▸ Your objective: Restate the records below word for word.
---
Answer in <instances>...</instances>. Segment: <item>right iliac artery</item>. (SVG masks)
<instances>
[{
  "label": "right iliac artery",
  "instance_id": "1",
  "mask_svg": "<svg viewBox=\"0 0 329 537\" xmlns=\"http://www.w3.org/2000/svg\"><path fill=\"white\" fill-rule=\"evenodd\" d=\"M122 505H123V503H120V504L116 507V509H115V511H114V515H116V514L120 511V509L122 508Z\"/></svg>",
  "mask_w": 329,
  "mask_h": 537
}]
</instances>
---
▸ Result for this task:
Answer in <instances>...</instances>. Segment: <item>right iliac artery</item>. (SVG masks)
<instances>
[{
  "label": "right iliac artery",
  "instance_id": "1",
  "mask_svg": "<svg viewBox=\"0 0 329 537\" xmlns=\"http://www.w3.org/2000/svg\"><path fill=\"white\" fill-rule=\"evenodd\" d=\"M122 505H123V503H120V504L116 507V509H115V511H114V515H116V514L120 511V509L122 508Z\"/></svg>",
  "mask_w": 329,
  "mask_h": 537
}]
</instances>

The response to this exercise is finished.